Sveum's tenor began to percolate over the weekend when he was asked whether some of the position players could be sent down to the minor leagues "to send a message." Reporters inferred that they were discussing Rizzo (for his offensive woes) and Castro (for his defensive lapses).
“You guys asked me if those guys couldn’t get
sent down. I said nobody was exempt (from) it. They're not the only ones.”
Sveum added: “That’s all basically what (I’m) talking about. I’m not pointing
fingers at them or anything. I’m just (saying), 'Hey, we’re all
(culpable for) this. I’m (not) exempt (from) being fired, and so is my
coaching staff. We’re all in this together as a team.”
Except, there is a perception that is reality with the 2013 Cubs. Rizzo, Castro, Valbuena, Barney, and the rest are not going to be sent down to the minors (barring injury rehabs) because the Cubs have no ready replacements in Iowa. The only shuffle continues to be pitchers, but that deck of cards is so thin that the Cubs are playing waiver wire roulette just to find arms for the bullpen. The team, as constructed, is flawed. When Sveum tries to motivate by playing the demotion to the minors card, he has no clout to pull off such a move. And the players (and their agents) know it. It is an idle threat.
Instead, Sveum has the only weapon in his arsenal that professions do understand: playing time. Sveum could bench underperforming players to "send a message" to focus more, train better and play harder. Which would be fine on a competitive team. But the idea that Castro will be benched for whom? The Cubs roster has no true back up shortstop. The same goes for Rizzo at first; there is no competent back up on the roster. And the front office is pushing to keep the "young stars" in the line up because, frankly, why else would any fan buy a ticket to see this Cub team play.

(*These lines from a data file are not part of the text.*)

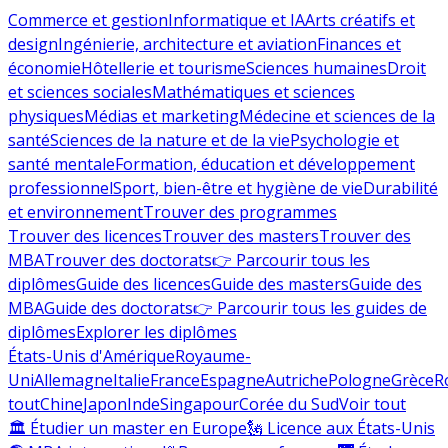
Commerce et gestion
Informatique et IA
Arts créatifs et
design
Ingénierie, architecture et aviation
Finances et
économie
Hôtellerie et tourisme
Sciences humaines
Droit
et sciences sociales
Mathématiques et sciences
physiques
Médias et marketing
Médecine et sciences de la
santé
Sciences de la nature et de la vie
Psychologie et
santé mentale
Formation, éducation et développement
professionnel
Sport, bien-être et hygiène de vie
Durabilité
et environnement
Trouver des programmes
Trouver des licences
Trouver des masters
Trouver des
MBA
Trouver des doctorats
👉 Parcourir tous les
diplômes
Guide des licences
Guide des masters
Guide des
MBA
Guide des doctorats
👉 Parcourir tous les guides de
diplômes
Explorer les diplômes
États-Unis d'Amérique
Royaume-
Uni
Allemagne
Italie
France
Espagne
Autriche
Pologne
Grèce
R
tout
Chine
Japon
Inde
Singapour
Corée du Sud
Voir tout
🏛 Étudier un master en Europe
🗽 Licence aux États-Unis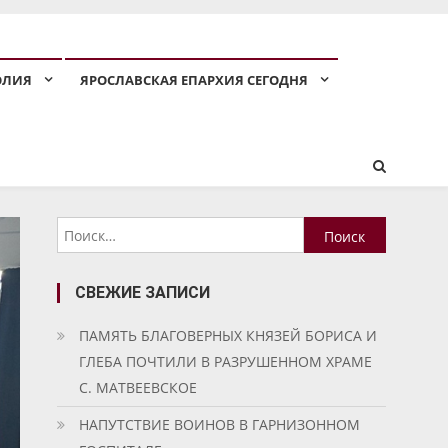
ОЛИЯ
ЯРОСЛАВСКАЯ ЕПАРХИЯ СЕГОДНЯ
Найти:
СВЕЖИЕ ЗАПИСИ
ПАМЯТЬ БЛАГОВЕРНЫХ КНЯЗЕЙ БОРИСА И
ГЛЕБА ПОЧТИЛИ В РАЗРУШЕННОМ ХРАМЕ
С. МАТВЕЕВСКОЕ
НАПУТСТВИЕ ВОИНОВ В ГАРНИЗОННОМ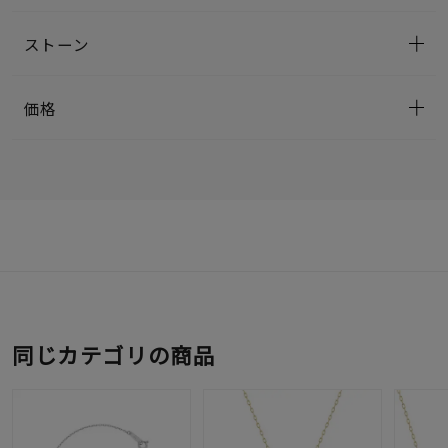
ストーン
価格
同じカテゴリの商品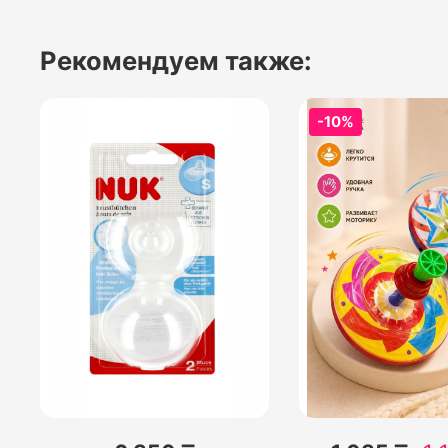
Рекомендуем также:
-10%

The dogma of the Cubs history is that losing teams breed the acceptance of losing. Even if managers do their best to get their players focused on playing "winning baseball," i.e. handling the fundamentals of the game by instinct and making the correct situational decisions, if the locker room has accepted losing as a way of life with no accountability for poor play, the team will have another lost season.